Fun. Worthwhile. Love-filled. Amazing. Giddy. A few hours I will cherish forever.
All ways I will remember tonight.
Many know I am very anal about bedtime. 8pm is time for the boys to go down, then Bailey and I to cuddle while she nurses, then she goes down. Many nights I stress and get upset as Collin flat out refuses to go to bed, even if he is dead tired. Tonight was one of those nights.
Not too often there is something I have to get done after bedtime, but tonight (last night, as it's after midnight now..) was one of those nights. With Collin's party being tomorrow (today?) and me doing most of the baking myself, I had a lot to accomplish tonight. Normally I'd get upset, beg my husband to get Collin to sleep, and I'd be so flustered I'd screw up everything I needed to do.
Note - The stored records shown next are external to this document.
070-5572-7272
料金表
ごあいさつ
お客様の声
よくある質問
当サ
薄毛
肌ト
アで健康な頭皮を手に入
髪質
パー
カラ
Tonight was strangely different. Very welcomed, but different. Instead of bothering my tired husband, who was sound asleep on the couch, I let Collin come help. It may have been the best decision I've made in a very long time. We had so much fun just doing simple tasks. He enjoyed egg cracking. I didn't mind digging eggshells out of bowls. He helped pour, mix, measure. I laughed at his spills. He was in a silly mood, and making silly faces. I was silly as well. He and I both laughed so hard our bellies hurt. With the fits of giggles, and the quality time spent, I don't even mind the huge disaster my kitchen currently is. Collin has been more affectionate than usual lately, and tonight even more so. It seemed like every 5 minutes he was reaching for hugs, randomly planting soft little kisses on my arms and face, and telling me, "I love you Mommy."
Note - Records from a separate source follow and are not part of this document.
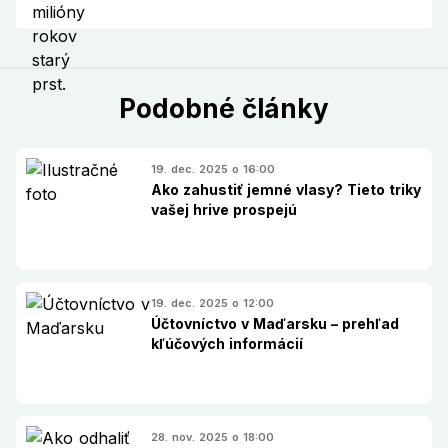
Podobné články
19. dec. 2025 o 16:00
Ako zahustiť jemné vlasy? Tieto triky
vašej hrive prospejú
19. dec. 2025 o 12:00
Účtovníctvo v Maďarsku – prehľad
kľúčových informácií
28. nov. 2025 o 18:00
It's not too often Collin and I get fun alone time. Our usual alone time is during Bailey's nap while Thomas is in school. We don't usually have anywhere near this much fun. We usually do his speech "homework" or other educational activities he enjoys, like working on learning to read and write the alphabet. Don't get me wrong we have a great time doing those things together but..tonight was so different. It was like there wasn't a care in the world. It was just Collin and I. And with three kids between 1 and 5, those feelings are a bit too rare for my taste.
After tonight (last night..) some things I've known really rang true. Like how it's okay to break the routines and rules sometimes. It's okay to let these kids make a mess. It's okay to let them stay up late every so often for some good old fashioned one on one time. It's okay to let each child believe they're your favorite. It's okay to sometimes take off the parent cap, and enjoy being their friend.
I cannot begin to express how much just baking with my boy tonight has affected me. It's as if I got a whole new glimpse on life. And I cannot wait to start spending more time alone with each of my children.